Data analysis should be reproducible, meaning: every step taken to manipulate, clean, transform, summarize, visualize or model data should be documented exactly so that results can be replicated. RMarkdown is a tool—or, specifically, a document type—for doing reproducible data science by keeping the code for a project together with the written analysis and interpretation.
This is an RMarkdown template that you can use for calculating answers to the project quiz questions for this module. You will also knit this document to HTML (or Word) and submit it for the File Upload assignment.
RMarkdown uses a very simple markup language. For example, rather than interacting with a menu to format the text, as in MS Word, you use simple code outside of the code chunks:
In the code chunk above (entitled “setup”) echo is set to TRUE. This means that the code in your chunks will be displayed, along with the results, in your compiled document.
Below is code to clean and prepare the dataset for modeling.

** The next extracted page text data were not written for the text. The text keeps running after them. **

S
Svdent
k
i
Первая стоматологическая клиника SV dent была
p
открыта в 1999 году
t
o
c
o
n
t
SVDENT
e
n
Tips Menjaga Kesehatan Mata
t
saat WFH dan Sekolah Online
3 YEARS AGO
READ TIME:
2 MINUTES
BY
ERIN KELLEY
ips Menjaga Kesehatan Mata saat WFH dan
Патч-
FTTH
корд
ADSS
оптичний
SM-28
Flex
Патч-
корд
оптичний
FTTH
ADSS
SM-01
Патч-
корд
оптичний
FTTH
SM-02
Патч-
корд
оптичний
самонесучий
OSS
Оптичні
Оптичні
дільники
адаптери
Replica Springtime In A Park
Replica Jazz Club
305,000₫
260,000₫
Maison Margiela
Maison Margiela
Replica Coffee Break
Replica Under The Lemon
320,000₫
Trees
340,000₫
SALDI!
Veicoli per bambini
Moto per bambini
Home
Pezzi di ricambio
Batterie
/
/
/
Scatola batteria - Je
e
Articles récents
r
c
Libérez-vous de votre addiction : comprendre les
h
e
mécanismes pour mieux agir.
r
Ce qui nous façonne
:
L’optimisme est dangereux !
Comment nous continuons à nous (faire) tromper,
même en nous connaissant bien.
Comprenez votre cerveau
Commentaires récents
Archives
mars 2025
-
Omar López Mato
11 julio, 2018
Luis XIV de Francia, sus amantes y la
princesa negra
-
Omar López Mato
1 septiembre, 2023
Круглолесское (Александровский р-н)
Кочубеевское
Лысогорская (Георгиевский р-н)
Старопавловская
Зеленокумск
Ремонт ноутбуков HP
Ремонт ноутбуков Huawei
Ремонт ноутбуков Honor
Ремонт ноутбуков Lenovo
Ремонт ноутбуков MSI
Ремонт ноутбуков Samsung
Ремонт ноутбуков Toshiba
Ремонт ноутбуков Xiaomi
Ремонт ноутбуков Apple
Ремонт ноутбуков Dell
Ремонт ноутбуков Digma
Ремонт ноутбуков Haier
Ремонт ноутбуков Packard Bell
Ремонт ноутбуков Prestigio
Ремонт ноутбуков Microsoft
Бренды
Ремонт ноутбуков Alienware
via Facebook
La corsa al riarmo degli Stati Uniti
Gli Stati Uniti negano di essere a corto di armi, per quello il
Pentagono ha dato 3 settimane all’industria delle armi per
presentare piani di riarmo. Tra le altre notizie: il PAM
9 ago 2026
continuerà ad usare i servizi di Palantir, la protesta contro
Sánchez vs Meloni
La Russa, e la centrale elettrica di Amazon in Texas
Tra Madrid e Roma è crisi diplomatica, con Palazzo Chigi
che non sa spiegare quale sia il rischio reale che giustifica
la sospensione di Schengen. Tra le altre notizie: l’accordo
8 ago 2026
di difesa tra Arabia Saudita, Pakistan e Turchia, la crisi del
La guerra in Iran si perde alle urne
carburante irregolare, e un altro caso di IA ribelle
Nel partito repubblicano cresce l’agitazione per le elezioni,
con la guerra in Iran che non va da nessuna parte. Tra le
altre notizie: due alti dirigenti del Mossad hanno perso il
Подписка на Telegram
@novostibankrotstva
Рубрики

Before running that code, follow these preparatory steps:
Once the files are in the right location on your computer then run this code to clean and format the data:
# You must run this code to format the dataset properly!
advise_invest <- read_csv("adviseinvest.csv") %>% # Download data and save it (via assignment operator)
select(-product) %>% # Remove the product column
filter(income > 0, # Filter out mistaken data
num_accts < 5) %>%
mutate(answered = ifelse(answered==0, "no","yes"), # Turn answered into yes/no
answered = factor(answered, # Turn answered into factor
levels = c("no", "yes")), # Specify factor levels
female = factor(female), # Make other binary and categorical # variables into factors
job = factor(job),
rent = factor(rent),
own_res = factor(own_res),
new_car = factor(new_car),
mobile = factor(mobile),
chk_acct = factor(chk_acct),
sav_acct = factor(sav_acct))
## Rows: 29502 Columns: 14
## ── Column specification ────────────────────────────────────────────────────────
## Delimiter: ","
## dbl (14): answered, income, female, age, job, num_dependents, rent, own_res,...
##
## ℹ Use `spec()` to retrieve the full column specification for this data.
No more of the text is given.